(HOW TO COMPLETE THIS TASK)
Could you give back exactly the lines below from the one with "sconto in fattura" through the one with "Verlauf von Gewerbesteuerhebesatz in", without a single picture?

(DATA EXCERPTS)
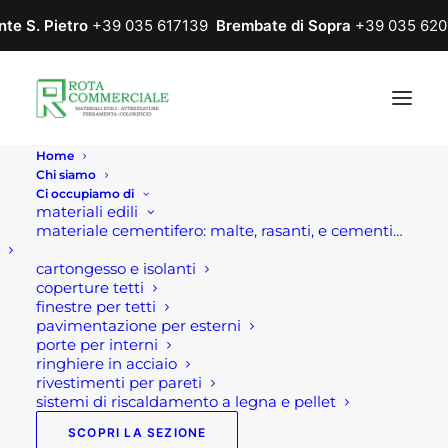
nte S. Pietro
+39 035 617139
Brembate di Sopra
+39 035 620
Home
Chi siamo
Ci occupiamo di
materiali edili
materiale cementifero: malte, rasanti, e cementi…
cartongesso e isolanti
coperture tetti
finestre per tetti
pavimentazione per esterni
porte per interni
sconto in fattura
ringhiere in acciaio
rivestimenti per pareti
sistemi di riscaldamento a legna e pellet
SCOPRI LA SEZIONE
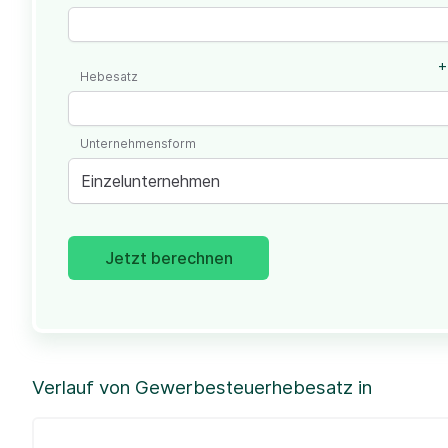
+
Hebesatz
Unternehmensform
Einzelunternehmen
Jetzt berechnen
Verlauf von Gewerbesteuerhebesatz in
* * *
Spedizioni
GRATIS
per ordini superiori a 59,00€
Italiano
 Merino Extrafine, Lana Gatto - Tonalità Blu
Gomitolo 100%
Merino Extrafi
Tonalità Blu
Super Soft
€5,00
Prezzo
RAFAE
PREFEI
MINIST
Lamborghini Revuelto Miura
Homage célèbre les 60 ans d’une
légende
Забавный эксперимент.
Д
--
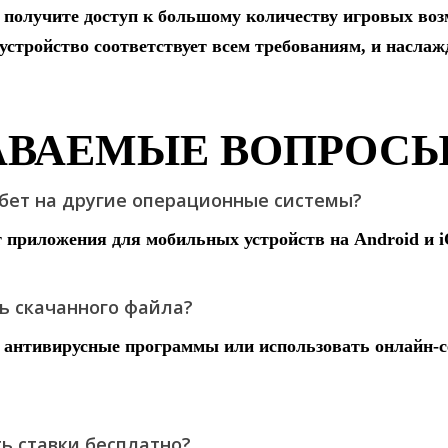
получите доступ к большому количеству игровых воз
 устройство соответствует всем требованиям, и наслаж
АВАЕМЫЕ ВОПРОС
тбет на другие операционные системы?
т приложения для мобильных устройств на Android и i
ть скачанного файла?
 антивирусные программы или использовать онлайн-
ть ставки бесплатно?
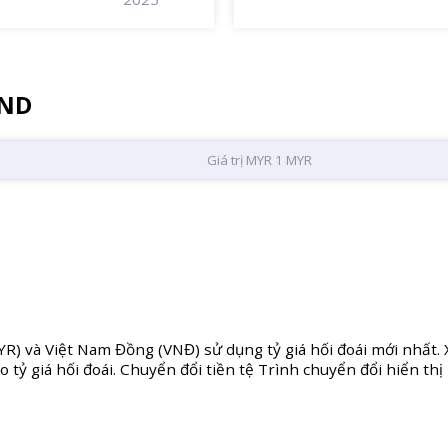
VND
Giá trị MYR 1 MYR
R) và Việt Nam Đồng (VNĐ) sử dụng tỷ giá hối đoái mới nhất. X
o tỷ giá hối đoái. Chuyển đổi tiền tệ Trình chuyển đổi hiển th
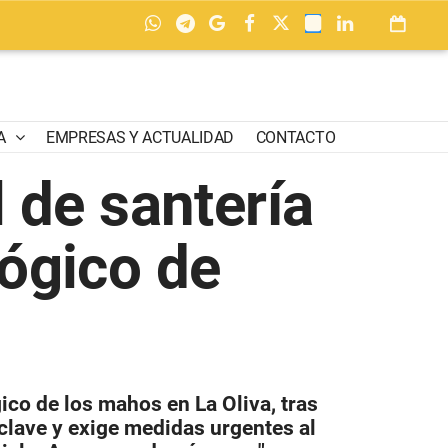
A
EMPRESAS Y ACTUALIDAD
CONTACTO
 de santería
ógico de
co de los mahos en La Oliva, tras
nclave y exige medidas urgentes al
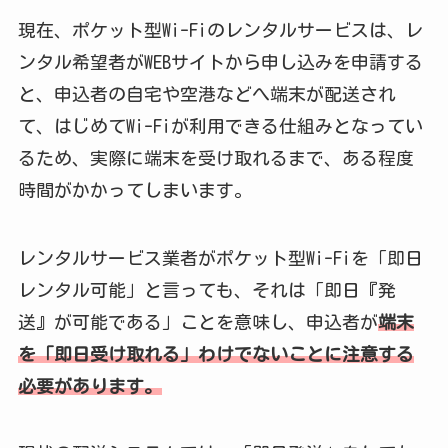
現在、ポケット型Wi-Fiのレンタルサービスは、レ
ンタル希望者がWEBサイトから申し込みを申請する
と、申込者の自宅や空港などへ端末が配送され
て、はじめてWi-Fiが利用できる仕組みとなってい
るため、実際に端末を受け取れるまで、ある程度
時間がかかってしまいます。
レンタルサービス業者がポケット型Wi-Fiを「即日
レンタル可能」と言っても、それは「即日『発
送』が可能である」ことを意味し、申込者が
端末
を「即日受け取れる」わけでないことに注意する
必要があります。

(THE COMPLETED TASK)
sconto in fattura
ringhiere in acciaio
rivestimenti per pareti
sistemi di riscaldamento a legna e pellet
SCOPRI LA SEZIONE
+
Hebesatz
Unternehmensform
Einzelunternehmen
Jetzt berechnen
Verlauf von Gewerbesteuerhebesatz in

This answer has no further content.